I quadri procedono a passo serrato, sono zeppi di fatti. Li ho ammassati per non dare respiro, perché mi premeva che il lettore fosse incalzato a proseguire e potesse abbandonarsi a un racconto quasi classico nella sua forma; mi premeva che potesse entrare in contatto con la pelle della storia e che ci restasse attaccato.

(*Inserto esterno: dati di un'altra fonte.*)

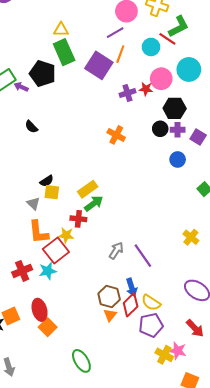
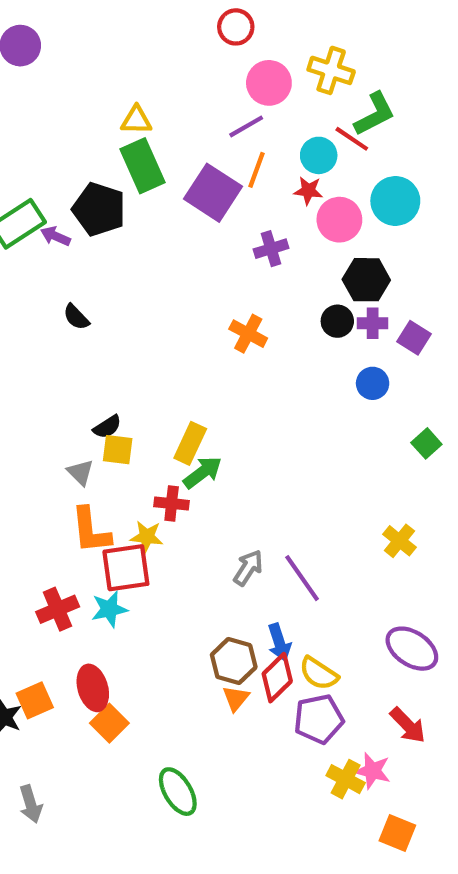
red star: (146, 89) -> (308, 191), moved
yellow rectangle: (88, 189) -> (190, 443), turned -30
red square: (56, 251) -> (126, 568), turned 30

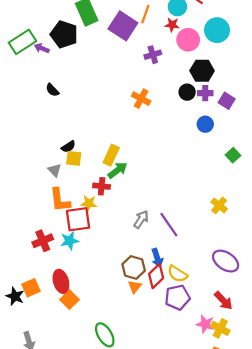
yellow cross: (346, 779) -> (220, 328), moved

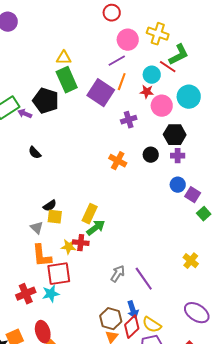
black circle: (187, 92) -> (151, 155), moved
purple square: (227, 101) -> (193, 195), moved
yellow star: (89, 203) -> (69, 247), moved

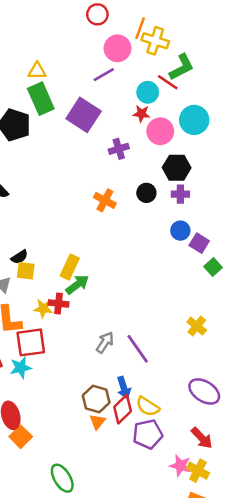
orange line: (122, 82) -> (140, 28), moved

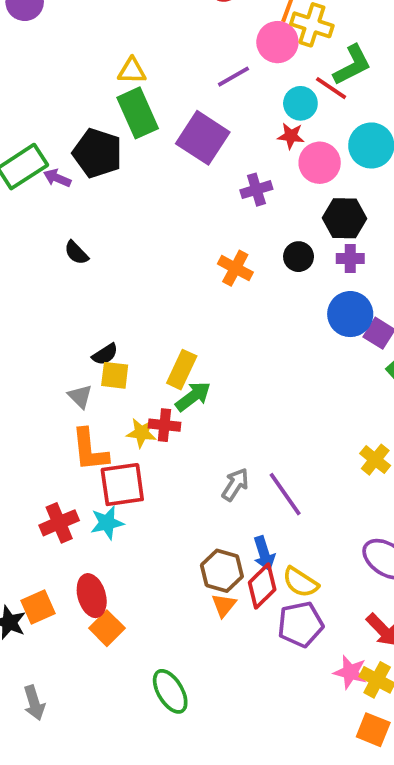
pink circle: (118, 48) -> (277, 42), moved
blue circle: (180, 231) -> (350, 314), size x1.5

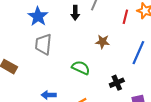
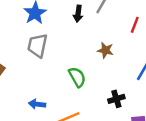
green semicircle: (81, 68) -> (77, 77), turned 30

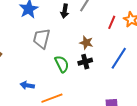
gray trapezoid: (38, 46) -> (41, 39), moved
black cross: (116, 99) -> (85, 62), moved

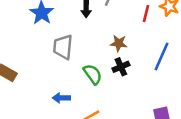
blue arrow: (27, 85) -> (61, 98), moved

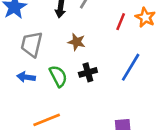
brown star: (119, 43) -> (77, 42), moved
blue arrow: (61, 98) -> (26, 77), moved

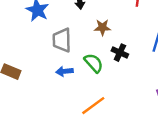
black cross: (88, 72) -> (120, 53), turned -35

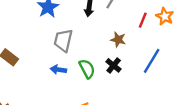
brown star: (102, 27) -> (118, 40), moved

Serviva sprofondare in un mondo organico, servivano azioni e situazioni attraverso cui rivelare i personaggi, e poi giù fino al battito dei corpi.
Li ho cercati lungo la Drina, ho pranzato con famiglie di sopravvissuti, mi sono affacciata alle finestre delle loro case, sono andata a visitarne i morti.
Dall’incontro è nata una lingua piana, trasparente, quasi invisibile. Ho tagliato la bella scrittura, ho tagliato di più. Volevo un romanzo che fosse capace di inghiottire. Se fossi riuscita a creare qualcosa di potente e vitale, forse mi sarebbe stato concesso di accedere a una comprensione più intensa della loro esperienza, e di un passato recente che da noi si è presto eclissato.